Migration – Week1
What a week. What…A…Week. The term this week has been that we have been ‘In The Trenches’!
We are full swing into our migration now. 220,000 accounts have been moved over to our new Zimbra setup. There have been a number of challenges and things that have been over looked, but nothing that has stopped the show or caused any major impact.

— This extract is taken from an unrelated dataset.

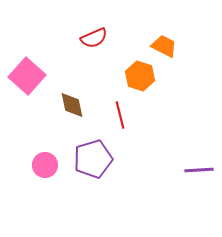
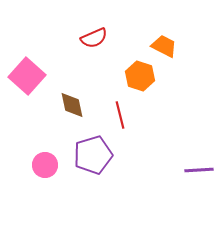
purple pentagon: moved 4 px up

Moving to postfix has brought some interesting challenges. We have used qmail-ldap for many, many years and have got the tuning and performance enhancements down to a fine art. We have a 1.3m user qmail-ldap installation, so we know a thing or two about it! The ironic thing is, about a year before I joined TI, I was turned down for a position at a company – Easynet in London – for not knowing enough about qmail!

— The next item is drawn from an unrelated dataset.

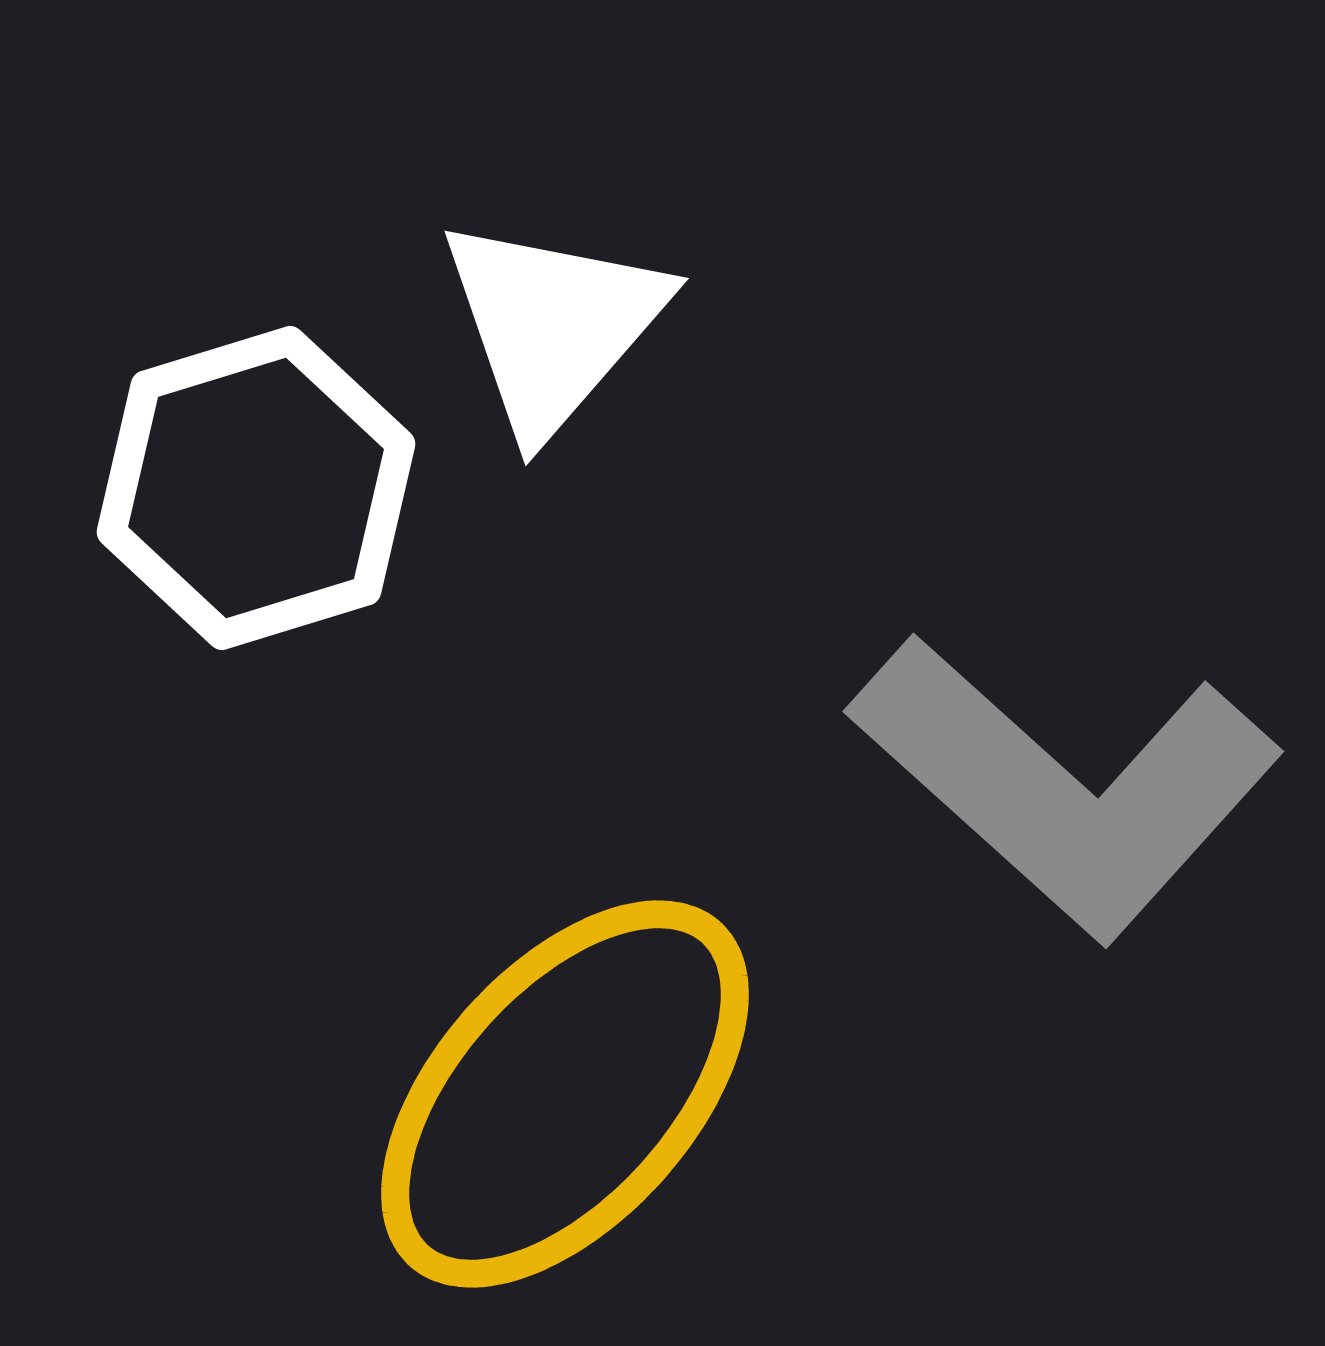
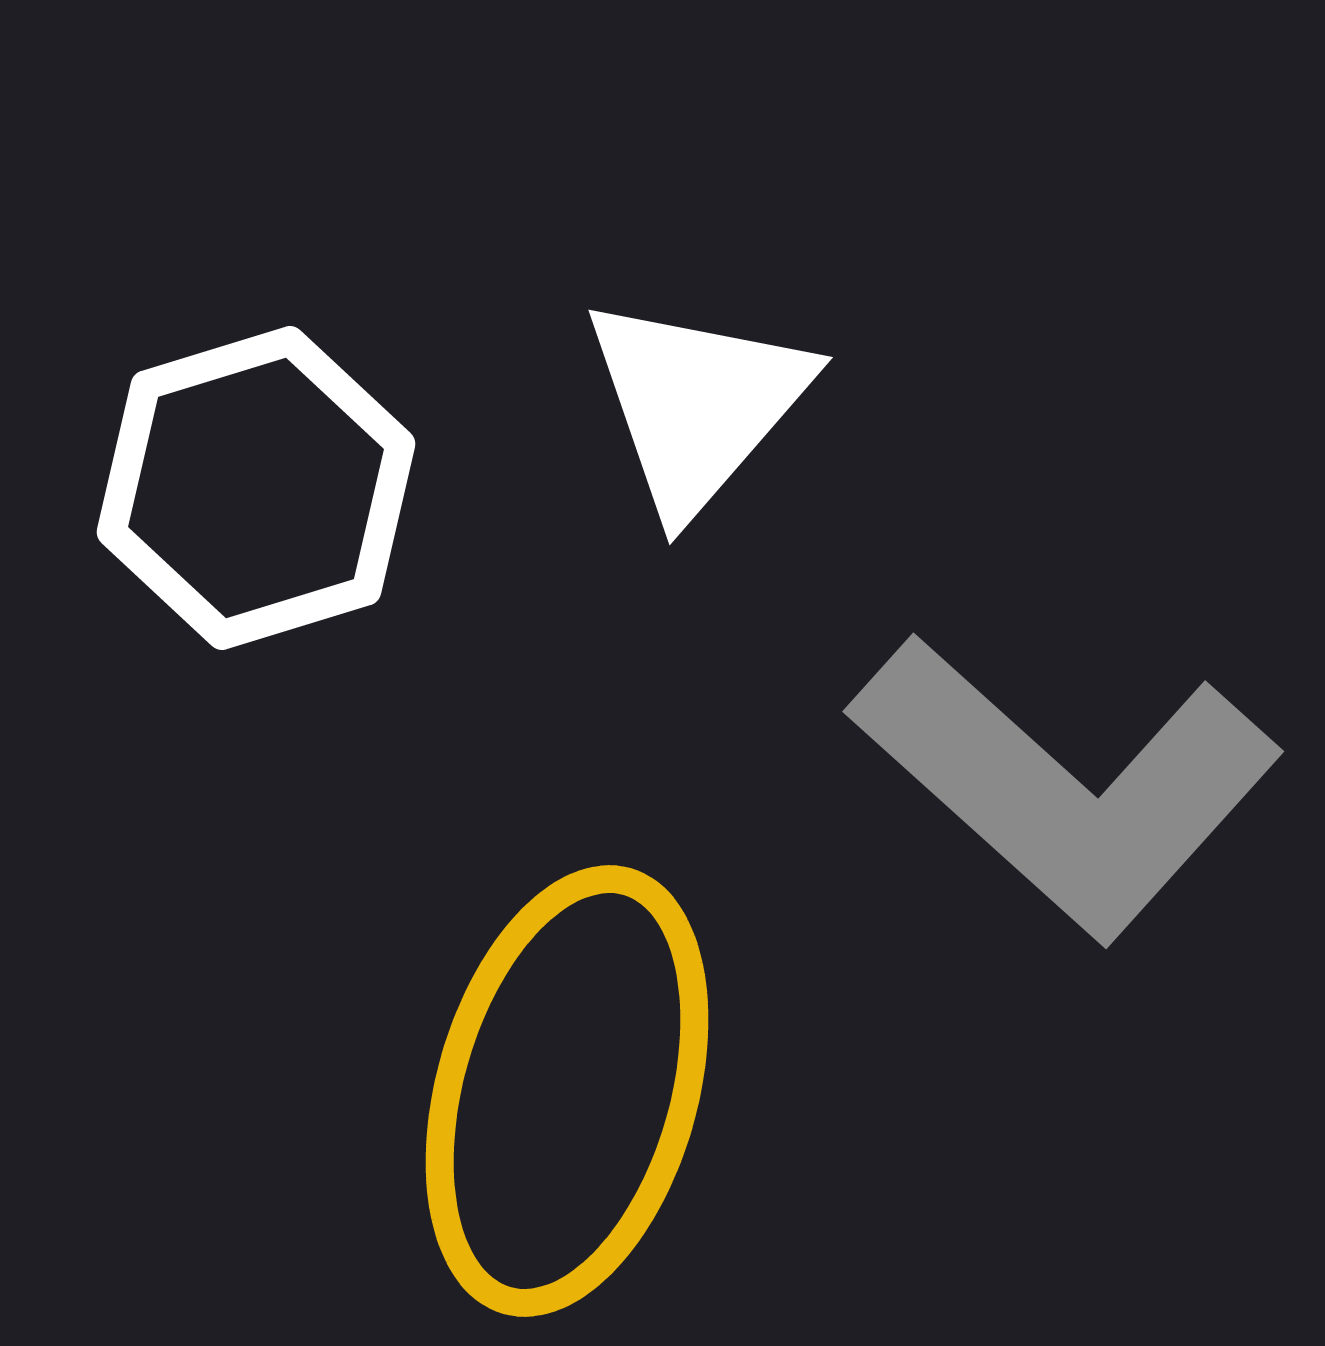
white triangle: moved 144 px right, 79 px down
yellow ellipse: moved 2 px right, 3 px up; rotated 26 degrees counterclockwise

The challenge for this week will be to complete the migration and then start the tidying up. We will also have to increase our level of monitoring and performance analysis. Another challenge will be to start fine tuning the postfix servers. Queue management and understanding of the queue structure will be priority number 1!
I have also been impressed with the level of effort and commitment that the whole team has shown this past week. It is amazing how everyone can come together when their backs are against a wall and are up against it!
So far, so good.
UPDATE – Sat 1:10pm SAST
I have been monitoring the utilization across all 4 of our mailstores and have made an alarming observation of the disk I/O:
Device: rrqm/s wrqm/s r/s w/s rsec/s wsec/s avgrq-sz avgqu-sz await svctm %utilxvda 0.00 1.00 0.00 1.00 0.00 16.00 16.00 0.00 0.00 0.00 0.00xvda1 0.00 0.00 0.00 0.00 0.00 0.00 0.00 0.00 0.00 0.00 0.00xvda2 0.00 1.00 0.00 1.00 0.00 16.00 16.00 0.00 0.00 0.00 0.00xvdp 0.00 0.00 8.00 0.50 8.00 0.50 1.00 0.00 0.47 0.47 0.40xvdb 0.00 11.00 137.00 85.00 4636.00 3920.00 38.54 1.40 6.35 2.98 66.20
The /dev/xvdb device is the /opt/zimbra/db/data directory and as you can see – it is being hit hard! Remember also that there are 4 mail stores – all performing like this. This is going to pose a dilemma over the coming days. As this device is a LUN on the SAN and is exposed to the mailstore as a virtual disk – There is no quick way of increasing the I/O capabilities.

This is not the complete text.